Work task
In the data below, find the line that contains "sensors, control panels, air" and the line that contains "support regular maintenance, preventive". Copy both, plus every line between them, exactly.

Given data
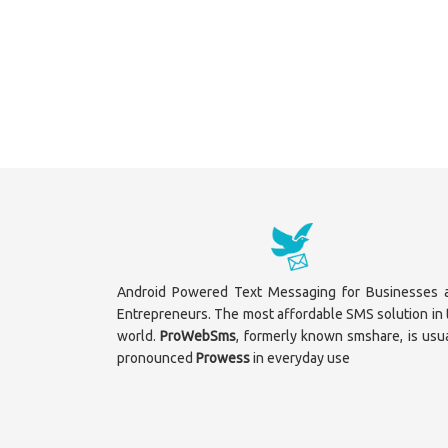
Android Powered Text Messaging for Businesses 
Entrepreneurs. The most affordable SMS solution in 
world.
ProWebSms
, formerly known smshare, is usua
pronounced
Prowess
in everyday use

...

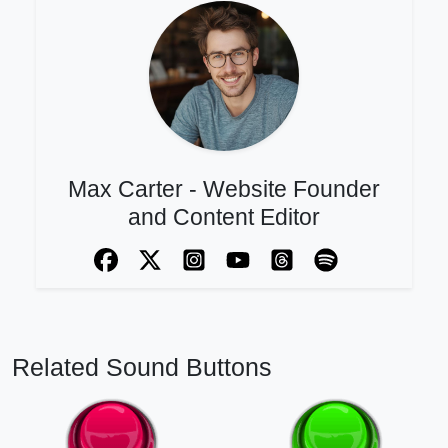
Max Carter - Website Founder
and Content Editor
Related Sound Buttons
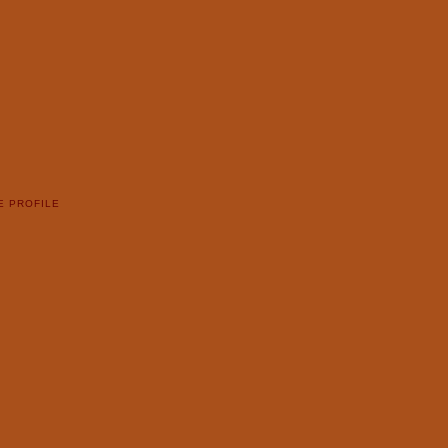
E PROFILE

...

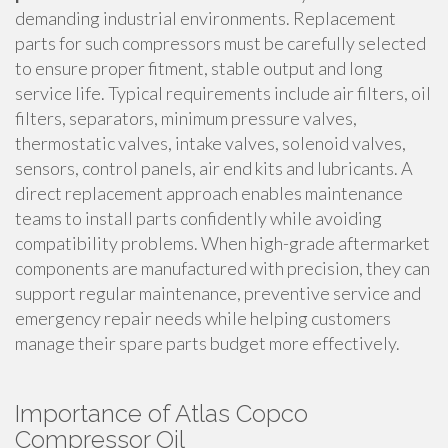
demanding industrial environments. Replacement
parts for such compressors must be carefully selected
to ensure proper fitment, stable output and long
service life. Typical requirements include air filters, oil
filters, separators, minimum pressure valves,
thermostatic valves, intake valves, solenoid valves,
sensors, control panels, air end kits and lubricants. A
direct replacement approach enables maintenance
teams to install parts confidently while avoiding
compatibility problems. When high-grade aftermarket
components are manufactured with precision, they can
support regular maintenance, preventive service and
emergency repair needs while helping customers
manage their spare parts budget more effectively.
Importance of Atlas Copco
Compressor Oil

Answer space
sensors, control panels, air end kits and lubricants. A
direct replacement approach enables maintenance
teams to install parts confidently while avoiding
compatibility problems. When high-grade aftermarket
components are manufactured with precision, they can
support regular maintenance, preventive service and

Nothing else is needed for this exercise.